Rafael Khanali oglu Allahverdiyev () (9 May 1945 – 11 January 2009) was an Azerbaijani politician, co-founder of the New Azerbaijan Party and the second Mayor of Baku, capital of Azerbaijan.

Allahverdiyev was born to a family of an oil worker in Baku. He had graduated from Azerbaijan National Academy of Sciences in 1974 and from Western University in 1994 with a degree in management.

In earlier years, he had worked as an operator at the Garadagneft oil refinery. In 1971 through 1983, he held various positions at the Central Committee of Azerbaijan Communist Party. From 1983 until 1988, Allahverdiyev served as the head of executive power of Narimanov district of Baku, and from 1988 to 1993, as the director of operations of International Bank of Azerbaijan.
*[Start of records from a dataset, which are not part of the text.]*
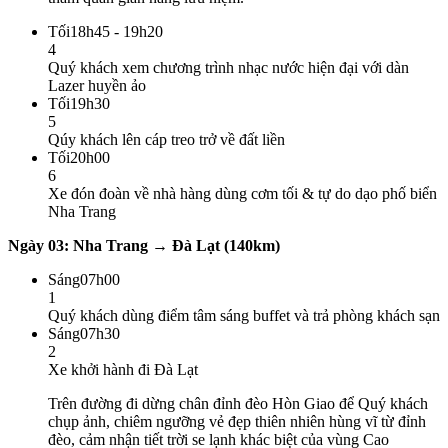
Tối
18h45 - 19h20
4
Quý khách xem chương trình nhạc nước hiện đại với dàn
Lazer huyền ảo
Tối
19h30
5
Qúy khách lên cáp treo trở về đất liền
Tối
20h00
6
Xe đón đoàn về nhà hàng dùng cơm tối & tự do dạo phố biển
Nha Trang
Ngày 03: Nha Trang → Đà Lạt (140km)
Sáng
07h00
1
Quý khách dùng điểm tâm sáng buffet và trả phòng khách sạn
Sáng
07h30
2
Xe khởi hành đi Đà Lạt
Trên đường đi dừng chân đỉnh đèo Hòn Giao để Quý khách
chụp ảnh, chiêm ngưỡng vẻ đẹp thiên nhiên hùng vĩ từ đỉnh
đèo, cảm nhận tiết trời se lạnh khác biệt của vùng Cao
From 1993 until 2000, Allahverdiyev served as the Mayor of Baku until he was replaced by the incumbent mayor Hajibala Abutalybov. He was considered a close long term ally of former President Heydar Aliyev. During his term, he also co-founded the New Azerbaijan Party, currently the ruling party of Azerbaijani government, and was subsequently elected as the deputy chairman of the party. In 1995, Rafael Allahverdiyev was also elected to the Parliament of Azerbaijan in 1995, serving two consecutive terms, but gave up his parliament membership shortly thereafter, splitting with the incumbent government and being exiled to Switzerland in 2000.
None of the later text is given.